Task objective: Copy out every line of the material below, character for character, apart from the pictures.
- - - - - - -
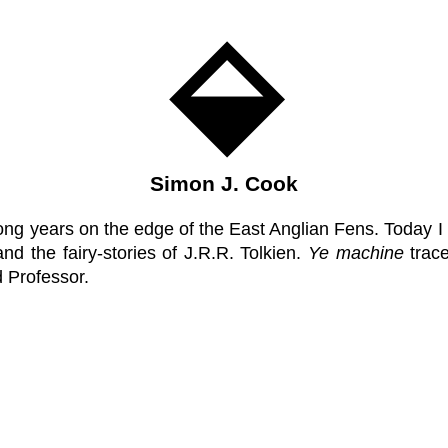
Simon J. Cook
ong years on the edge of the East Anglian Fens. Today I
nd the fairy-stories of J.R.R. Tolkien.
Ye machine
trace
d Professor.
- - - - - - -
Completed exercise:
Simon J. Cook
ong years on the edge of the East Anglian Fens. Today I
nd the fairy-stories of J.R.R. Tolkien.
Ye machine
trace
d Professor.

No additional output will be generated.